By Careesa Gee
The walls and spaces inside the old bread factory on Gladstone Avenue may look bare now, but in a week they will be transformed for the Enriched Bread Artists’ annual open studio exhibition.
That’s when the two-storey warehouse will be open for the public to come in and see works by the 24 artists that inhabit the studios inside.
Eliza Griffiths, a member of the Enriched Bread Artists (EBA), says the exhibition is a great chance for people who would not normally go to an art gallery, to see contemporary local works in a casual setting.
“It’s like a really great party … it’s really fun,” she says. “It’s a chance to socialize and be stimulated.”
Conversation-provoking art and hundreds of people inside a building that likely never saw anything more exciting than sliced bread?
Not what you might expect from looking at its drab, utilitarian exterior, but the converted space inside is now filled with an eclectic assortment of artworks, ranging from painting and assemblage, to large installation works and video art that promises to inspire lively debates.
Inside Griffiths’s studio space, the red tile floor is splattered with paint and her desk is cluttered by scattered photos, but it is the canvases that catch your attention.
They hang or lean on the white block walls, covered with the characters that play out the fictional narratives of her imagination.
One giant painting shows a gritty, urban couple posturing in a tough stance, but Griffiths points out there is still “a soft underbelly” to the piece, and says it shows them adopting a façade of bravado.

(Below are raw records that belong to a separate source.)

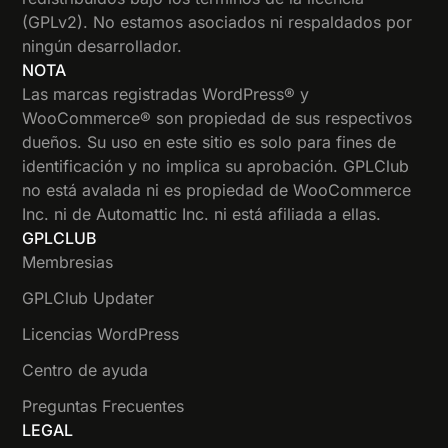
(GPLv2). No estamos asociados ni respaldados por
ningún desarrollador.
NOTA
Las marcas registradas WordPress® y
WooCommerce® son propiedad de sus respectivos
dueños. Su uso en este sitio es solo para fines de
identificación y no implica su aprobación. GPLClub
no está avalada ni es propiedad de WooCommerce
Inc. ni de Automattic Inc. ni está afiliada a ellas.
GPLCLUB
Membresias
GPLClub Updater
Licencias WordPress
Centro de ayuda
Preguntas Frecuentes
LEGAL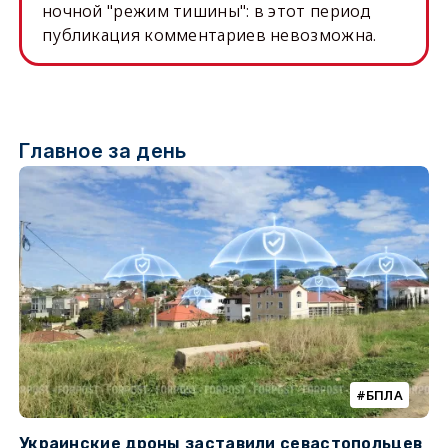
ночной "режим тишины": в этот период
публикация комментариев невозможна.
Главное за день
БПЛА
Украинские дроны заставили севастопольцев
З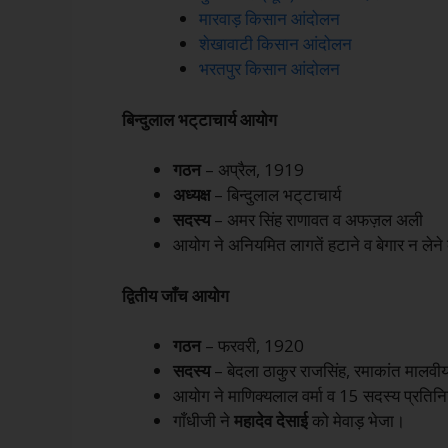
मारवाड़ किसान आंदोलन
शेखावाटी किसान आंदोलन
भरतपुर किसान आंदोलन
बिन्दुलाल भट्‌टाचार्य आयोग
गठन
– अप्रैल, 1919
अध्यक्ष
– बिन्दुलाल भट्‌टाचार्य
सदस्य
– अमर सिंह राणावत व अफज़ल अली
आयोग ने अनियमित लागतें हटाने व बेगार न लेने 
द्वितीय जाँच आयोग
गठन
– फरवरी, 1920
सदस्य
– बेदला ठाकुर राजसिंह, रमाकांत मालवी
आयोग ने माणिक्यलाल वर्मा व 15 सदस्य प्रतिन
गाँधीजी ने
महादेव देसाई
को मेवाड़ भेजा।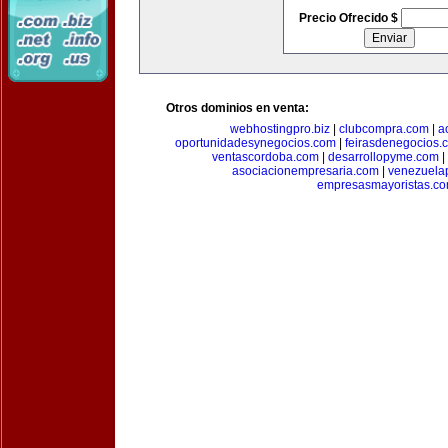
Precio Ofrecido $
Otros dominios en venta:
webhostingpro.biz
|
clubcompra.com
|
a
oportunidadesynegocios.com
|
feirasdenegocios.
ventascordoba.com
|
desarrollopyme.com
|
asociacionempresaria.com
|
venezuela
empresasmayoristas.c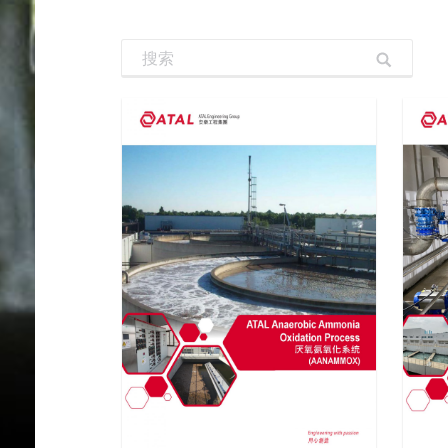
Search: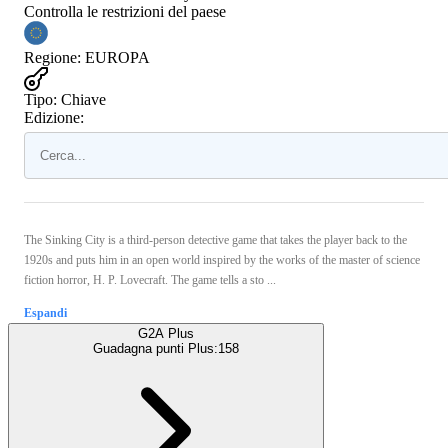
Controlla le restrizioni del paese
Regione
:
EUROPA
Tipo
:
Chiave
Edizione:
The Sinking City is a third-person detective game that takes the player back to the
1920s and puts him in an open world inspired by the works of the master of science
fiction horror, H. P. Lovecraft. The game tells a sto ...
Espandi
G2A Plus
Guadagna punti Plus:
158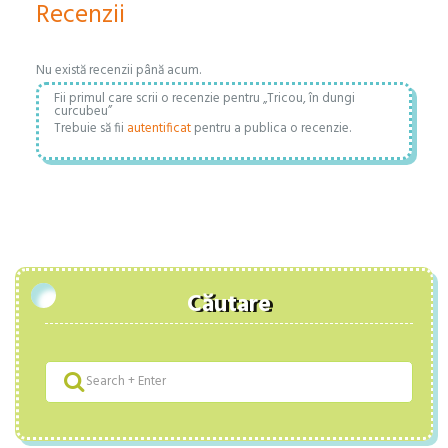
Recenzii
Nu există recenzii până acum.
Fii primul care scrii o recenzie pentru „Tricou, în dungi
curcubeu”
Trebuie să fii
autentificat
pentru a publica o recenzie.
Căutare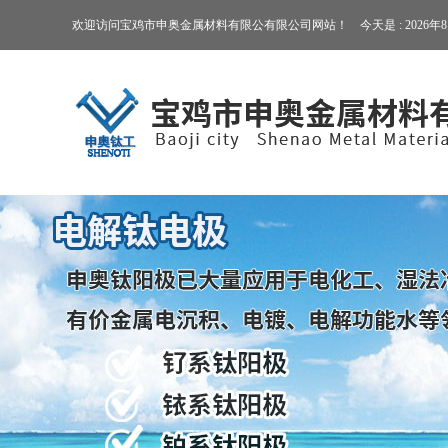
欢迎访问宝鸡市申奥金属材料有限公有限公司网站！ 今天是 :
2026年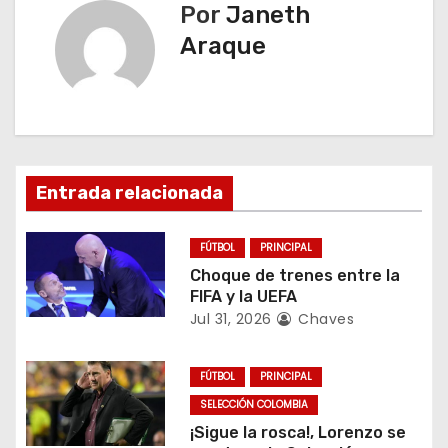
Por
Janeth
e
Araque
g
a
c
i
Entrada relacionada
ó
FÚTBOL
PRINCIPAL
n
Choque de trenes entre la
FIFA y la UEFA
d
Jul 31, 2026
Chaves
e
FÚTBOL
PRINCIPAL
e
SELECCIÓN COLOMBIA
¡Sigue la rosca!, Lorenzo se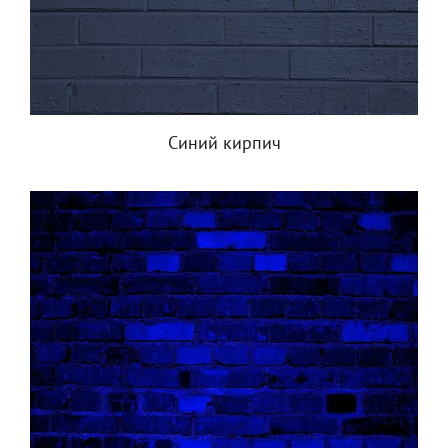
Синий кирпич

It is part of a painting series called “Romance” that explores themes of desire and sexuality in couples, as well as the role that females play inside relationships.
Marika Jemma, another EBA artist, is preparing pieces that combine painting with ordinary items like string and flowers to create works based on a mother-child theme.
Jemma, who usually works in installation, will also be showing an art video she made in 1996, called Pieces of Her Become You, which combines a documentary style with prose and poetry in a discussion of lesbian relationships.
However, the exhibition is not only about finished works, but about the means and manner in which the artist arrives there as well.
Unfinished pieces will be left in the studio, and this year they will be hanging a laundry line with all of their work clothes on it, which Jemma says “speaks to process.”
The works in progress show one of the differences between the open studio, and a typical gallery show. Another will be that the artists will all be there, live and in person to interact directly with those viewing their works.
Because the warehouse is meant as a working space for professional artists, it is not usually open during the year to the public, and Griffiths says this is a chance for them to receive direct feedback.
“It’s great to see how people interpret things,” she says. “You make youself very vulnerable … to criticisms or hurt, it’s like exposing something.”
“Not everyone is going to like what you do,” Griffiths adds. “I mean, you never really get used to it (rejection).”
The Enriched Bread Artists factory was created in 1991 by Laura Margita, a graduate from the fine arts program at the Universtiy of Ottawa.
In addition to the opening on Oct. 19, the studio will be open on Oct. 20.to 22 and again Oct. 27 to 29.
All of the viewings are free, and the event will be licensed.